RunPee has been hugely popular this summer and I’ve put a great deal of effort into keeping it there and preparing for the future. I’ve made a version for basic mobile phones – m.RunPee.com – and I’m working on rebuilding the site to support any language, like Chinese, German, French, Spanish, etc. Because of that I’ve only worked on two freelance projects this summer and one of them netted me a big fat zero in income. Fortunately the other project was with an old client of mine which made me a few thousand dollars. Without that I would be in a deep financial hole.

I was comfortable with taking on fewer freelance projects because I knew how many downloads the app was getting and therefore how much money I would eventually make. At least I thought I did.

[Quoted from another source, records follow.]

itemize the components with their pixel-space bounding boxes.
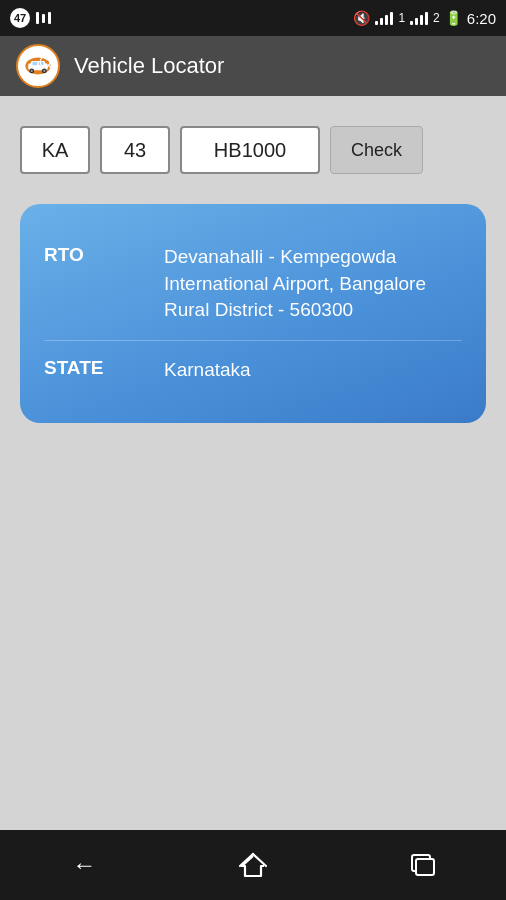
notification-count: 47 — [10, 8, 30, 28]
signal-2 — [410, 11, 428, 25]
status-bar: 47 🔇 1 2 🔋 6:20 — [0, 0, 506, 36]
vert-line-1 — [36, 12, 39, 24]
result-card: RTO Devanahalli - Kempegowda Internation… — [20, 204, 486, 423]
state-code-input[interactable] — [20, 126, 90, 174]
svg-rect-3 — [32, 62, 37, 66]
bar3b — [420, 15, 423, 25]
menu-icon — [36, 12, 51, 24]
state-value: Karnataka — [164, 357, 251, 384]
state-label: STATE — [44, 357, 164, 379]
district-code-input[interactable] — [100, 126, 170, 174]
svg-point-6 — [31, 70, 33, 72]
home-svg — [239, 852, 267, 878]
app-bar: Vehicle Locator — [0, 36, 506, 96]
app-icon — [16, 44, 60, 88]
battery-icon: 🔋 — [445, 10, 462, 26]
rto-label: RTO — [44, 244, 164, 266]
svg-line-11 — [240, 854, 253, 866]
time-display: 6:20 — [467, 10, 496, 27]
state-row: STATE Karnataka — [44, 340, 462, 400]
back-button[interactable]: ← — [59, 845, 109, 885]
rto-row: RTO Devanahalli - Kempegowda Internation… — [44, 228, 462, 340]
bar2b — [415, 18, 418, 25]
sim-label-2: 2 — [433, 11, 440, 25]
svg-rect-14 — [416, 859, 434, 875]
bar2 — [380, 18, 383, 25]
bar4b — [425, 12, 428, 25]
recents-svg — [409, 854, 435, 876]
status-bar-right: 🔇 1 2 🔋 6:20 — [353, 10, 496, 27]
mute-icon: 🔇 — [353, 10, 370, 26]
home-button[interactable] — [228, 845, 278, 885]
bar4 — [390, 12, 393, 25]
svg-point-8 — [43, 70, 45, 72]
nav-bar: ← — [0, 830, 506, 900]
plate-code-input[interactable] — [180, 126, 320, 174]
app-title: Vehicle Locator — [74, 53, 224, 79]
bar3 — [385, 15, 388, 25]
vert-line-3 — [48, 12, 51, 24]
car-svg — [24, 52, 52, 80]
bar1 — [375, 21, 378, 25]
signal-1 — [375, 11, 393, 25]
recents-button[interactable] — [397, 845, 447, 885]
vert-line-2 — [42, 14, 45, 23]
input-row: Check — [20, 126, 486, 174]
svg-line-12 — [253, 854, 266, 866]
rto-value: Devanahalli - Kempegowda International A… — [164, 244, 462, 324]
bar1b — [410, 21, 413, 25]
check-button[interactable]: Check — [330, 126, 423, 174]
main-content: Check RTO Devanahalli - Kempegowda Inter… — [0, 96, 506, 830]
status-bar-left: 47 — [10, 8, 51, 28]
sim-label: 1 — [398, 11, 405, 25]
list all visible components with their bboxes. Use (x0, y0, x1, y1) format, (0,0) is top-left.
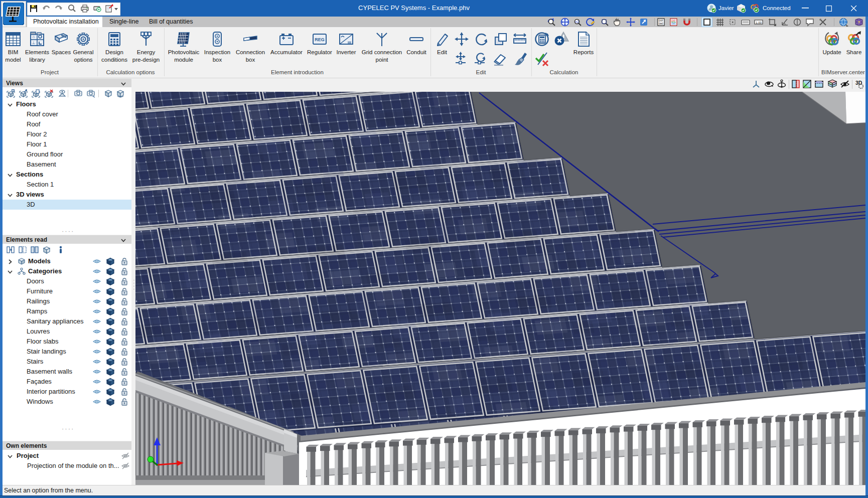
svg-text:?: ? (858, 20, 860, 25)
svg-text:DWG: DWG (659, 23, 663, 26)
svg-text:⊥: ⊥ (32, 41, 36, 45)
svg-text:REG: REG (315, 37, 325, 42)
svg-text:×2: ×2 (575, 20, 579, 24)
svg-text:1.00: 1.00 (756, 21, 762, 24)
svg-text:DWG: DWG (671, 23, 676, 26)
svg-text:3D: 3D (855, 80, 862, 86)
svg-text:⌂: ⌂ (33, 35, 35, 39)
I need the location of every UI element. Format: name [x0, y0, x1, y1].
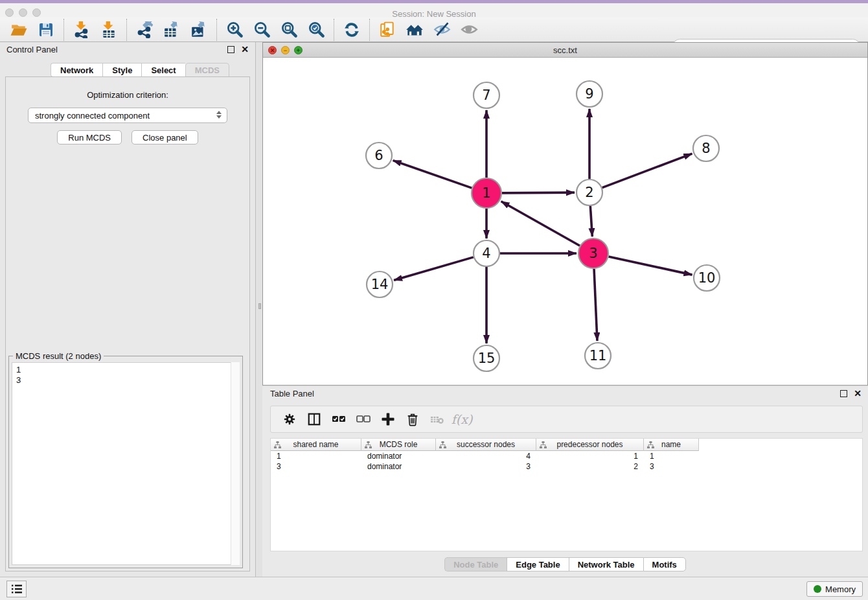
network-window-title: scc.txt: [263, 45, 867, 55]
eye-slash-icon: [433, 21, 451, 38]
table-cell[interactable]: 1: [644, 451, 699, 461]
table-row[interactable]: 3dominator323: [271, 461, 862, 472]
columns-icon: [307, 412, 321, 426]
graph-edge-4-14[interactable]: [394, 257, 474, 281]
control-panel-title: Control Panel: [6, 45, 58, 54]
column-header-label: predecessor nodes: [556, 440, 622, 449]
column-header-name[interactable]: name: [644, 439, 699, 451]
column-type-icon: [439, 441, 446, 448]
mcds-result-group: MCDS result (2 nodes) 1 3: [8, 356, 243, 568]
criterion-dropdown[interactable]: strongly connected component: [28, 108, 227, 123]
column-header-predecessor-nodes[interactable]: predecessor nodes: [536, 439, 644, 451]
graph-edge-1-2[interactable]: [502, 192, 575, 193]
table-cell[interactable]: 3: [436, 461, 536, 472]
close-panel-icon[interactable]: ✕: [241, 46, 249, 53]
network-graph: 7968124314101511: [263, 58, 867, 385]
select-all-button[interactable]: [329, 410, 348, 429]
table-cell[interactable]: 1: [536, 451, 644, 461]
save-session-button[interactable]: [36, 20, 56, 40]
open-file-button[interactable]: [9, 20, 29, 40]
zoom-selected-button[interactable]: [306, 20, 326, 40]
hide-selected-button[interactable]: [432, 20, 451, 40]
vertical-splitter[interactable]: [257, 42, 262, 577]
tab-edge-table[interactable]: Edge Table: [507, 557, 568, 571]
zoom-in-button[interactable]: [225, 20, 244, 40]
graph-edge-1-6[interactable]: [393, 161, 472, 188]
tab-network[interactable]: Network: [51, 63, 102, 77]
run-mcds-button[interactable]: Run MCDS: [57, 130, 122, 144]
column-header-shared-name[interactable]: shared name: [271, 439, 361, 451]
column-header-MCDS-role[interactable]: MCDS role: [361, 439, 436, 451]
close-panel-icon[interactable]: ✕: [854, 390, 862, 397]
duplicate-network-icon: [379, 21, 396, 38]
table-cell[interactable]: 3: [271, 461, 361, 472]
tab-style[interactable]: Style: [102, 63, 141, 77]
task-history-button[interactable]: [6, 581, 27, 597]
import-network-button[interactable]: [72, 20, 91, 40]
table-body: 1dominator4113dominator323: [271, 451, 862, 472]
table-cell[interactable]: dominator: [361, 451, 436, 461]
table-settings-button[interactable]: [280, 410, 299, 429]
zoom-fit-button[interactable]: [279, 20, 299, 40]
graph-edge-3-1[interactable]: [501, 202, 580, 246]
import-table-button[interactable]: [99, 20, 119, 40]
export-image-button[interactable]: [189, 20, 209, 40]
table-row[interactable]: 1dominator411: [271, 451, 862, 461]
dropdown-stepper-icon: [216, 111, 222, 119]
tab-motifs[interactable]: Motifs: [643, 557, 686, 571]
delete-column-button[interactable]: [403, 410, 422, 429]
column-header-successor-nodes[interactable]: successor nodes: [436, 439, 536, 451]
create-column-button[interactable]: [378, 410, 398, 429]
tab-node-table[interactable]: Node Table: [444, 557, 507, 571]
tab-mcds[interactable]: MCDS: [185, 63, 229, 77]
graph-edge-2-8[interactable]: [602, 154, 692, 187]
export-image-icon: [190, 21, 207, 38]
splitter-handle[interactable]: [258, 303, 261, 309]
zoom-in-icon: [226, 21, 244, 38]
table-cell[interactable]: 3: [644, 461, 699, 472]
float-panel-icon[interactable]: [840, 390, 847, 397]
mcds-result-text[interactable]: 1 3: [12, 362, 240, 565]
graph-node-label-7: 7: [482, 87, 490, 103]
show-selected-button[interactable]: [459, 20, 479, 40]
import-table-icon: [100, 21, 117, 38]
result-scrollbar[interactable]: [231, 362, 240, 565]
table-panel-buttons: ✕: [840, 390, 862, 397]
memory-button[interactable]: Memory: [806, 581, 863, 597]
graph-node-label-1: 1: [482, 185, 490, 201]
table-cell[interactable]: dominator: [361, 461, 436, 472]
column-type-icon: [365, 441, 372, 448]
table-cell[interactable]: 4: [436, 451, 536, 461]
graph-edge-3-11[interactable]: [594, 269, 597, 341]
graph-node-label-6: 6: [374, 148, 383, 163]
refresh-layout-button[interactable]: [342, 20, 361, 40]
close-panel-button[interactable]: Close panel: [131, 130, 198, 144]
network-canvas[interactable]: 7968124314101511: [263, 58, 867, 385]
zoom-out-button[interactable]: [252, 20, 271, 40]
export-network-button[interactable]: [135, 20, 154, 40]
column-header-label: shared name: [293, 440, 338, 449]
show-column-button[interactable]: [304, 410, 324, 429]
duplicate-network-button[interactable]: [378, 20, 397, 40]
table-header-row: shared nameMCDS rolesuccessor nodesprede…: [271, 439, 862, 451]
network-view-window: ✕ − + scc.txt 7968124314101511: [262, 42, 868, 386]
deselect-all-button[interactable]: [354, 410, 373, 429]
table-cell[interactable]: 1: [271, 451, 361, 461]
tab-select[interactable]: Select: [141, 63, 185, 77]
delete-table-button-disabled: [428, 410, 447, 429]
unchecked-boxes-icon: [356, 411, 371, 427]
zoom-selected-icon: [308, 21, 325, 38]
criterion-dropdown-value: strongly connected component: [35, 111, 150, 121]
node-table[interactable]: shared nameMCDS rolesuccessor nodesprede…: [270, 438, 863, 551]
first-neighbors-button[interactable]: [405, 20, 424, 40]
control-panel-tabs: Network Style Select MCDS: [51, 63, 229, 77]
export-table-button[interactable]: [162, 20, 181, 40]
network-window-titlebar[interactable]: ✕ − + scc.txt: [263, 43, 867, 58]
graph-edge-3-10[interactable]: [608, 257, 692, 275]
zoom-out-icon: [253, 21, 271, 38]
float-panel-icon[interactable]: [227, 46, 234, 53]
graph-edge-2-3[interactable]: [590, 206, 592, 237]
main-toolbar: [0, 17, 868, 42]
tab-network-table[interactable]: Network Table: [569, 557, 643, 571]
table-cell[interactable]: 2: [536, 461, 644, 472]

The RunPee iPhone app didn’t come out until the 1st of July. Apple states that they will pay developers their share of money within 45 days of the end of each month. Unfortunately I based my finances around that. I knew exactly how many downloads there were each day and just did the math. It is easy to calculate how much I should get paid and the deadline for getting that money. My first check – going to RockSoftware who developed the app for me – would pay for the app development and net me a little more than $1,000+.

However that was not the case. RockSoftware did receive a check in mid September but for only about half of the downloads. It was a mystery to everyone as to why there was less money than expected. Then a few days ago RockSoftware received another check that seems to cover all of the downloads for July – over three weeks late. It’s hard to tell just what each check covers because, as I’m told, the reports that Apple produces with their payments are horribly complex and almost impossible to decipher. Basically, Apple will pay you what they want when they want to. And there’s not a whole lot you can do about it but wait.

The app has sold pretty well and fortunately wasn’t too terribly expensive to develop – which I had to pay for. But I would say that developing for the iPhone is far more expensive than developing Flash applications. As a Flash developer I could have developed an app that has all the features that the iPhone app has – plus local storage and vibration for the Timer – in 15 hours max. It took the iPhone developer for RunPee at least 3-times that long to develop the app. From talking with a few peers that do both iPhone and Flash development they report that there are a lot of simple things on the iPhone that are very tedious to make work correctly. Most of that is because it’s an immature platform. Flash has been around for 10+ years and has an amazing set of tools to work with. Maybe iPhone development will get there someday.

The bottom line is that eventually I’ll start seeing a nice steady income from the sales of the RunPee iPhone app. Nothing that I can retire on but it will help pay the bills while I work on my next project. But I can tell you this now: there will never be another iPhone app associated with any of my projects. Well, I take that back. One of my projects, a game, will have an iPhone app. But I won’t sell it through the iTunes store. It will only work on unlocked iPhones. I know that’s a small percentage but it beats being beholden to Apple and their control-freakish culture. Hopefully more and more developers will go that route and force Apple into some changes. But I wouldn’t hold my breath.